This Statement is effective for financial statements issued for fiscal years and interim periods beginning after November 15, 2008 (January 1, 2009 for us). This Statement expands and enhances disclosure requirements only, and as such, the adoption of this Statement did not have any impact on our consolidated financial statements.
EITF 07-4
In March 2008, the Emerging Issues Task Force reached a consensus on Issue No. 07-4, or EITF 07-4, “Application of the Two-Class Method under FASB Statement No. 128, Earnings per Share, to Master Limited Partnerships.” EITF 07-4 provides guidance for how current period earnings should be allocated between limited partners and a general partner when the partnership agreement contains incentive distribution rights.
This Issue is effective for fiscal years beginning after December 15, 2008 (January 1, 2009 for us), and interim periods within those fiscal years. The guidance in this Issue is to be applied retrospectively for all financial statements presented; however, the adoption of this Issue did not have any impact on our consolidated financial statements.

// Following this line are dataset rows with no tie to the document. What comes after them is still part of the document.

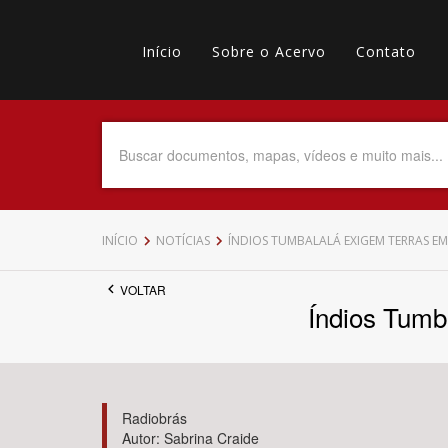
Pular
Main
para
o
Início
Sobre o Acervo
Contato
navigation
Menu
conteúdo
principal
secundário
Data do Documento
Até
INÍCIO
NOTÍCIAS
ÍNDIOS TUMBALALÁ EXIGEM TERRAS E
VOLTAR
Índios Tumb
Povo Indígena
Radiobrás
Autor: Sabrina Craide
Tema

FASB Staff Position No. FAS 142-3
On April 25, 2008, the FASB issued FASB Staff Position FAS 142-3 “Determination of the Useful Life of Intangible Assets.” This Staff Position amends the factors that should be considered in developing renewal or extension assumptions used to determine the useful life of a recognized intangible asset under SFAS No. 142, “Goodwill and Other Intangible Assets”. This Staff Position is effective for financial statements issued for fiscal years beginning after December 15, 2008 (January 1, 2009 for us), and interim periods within those fiscal years. The adoption of this Staff Position did not have a material impact on our consolidated financial statements.
SFAS No. 162
On May 9, 2008, the FASB issued SFAS No. 162, “The Hierarchy of Generally Accepted Accounting Principles.” This Statement is intended to improve financial reporting by identifying a consistent framework, or hierarchy, for selecting accounting principles to be used in preparing financial statements that are presented in conformity with U.S. generally accepted accounting principles, referred to in this note as GAAP, for nongovernmental entities.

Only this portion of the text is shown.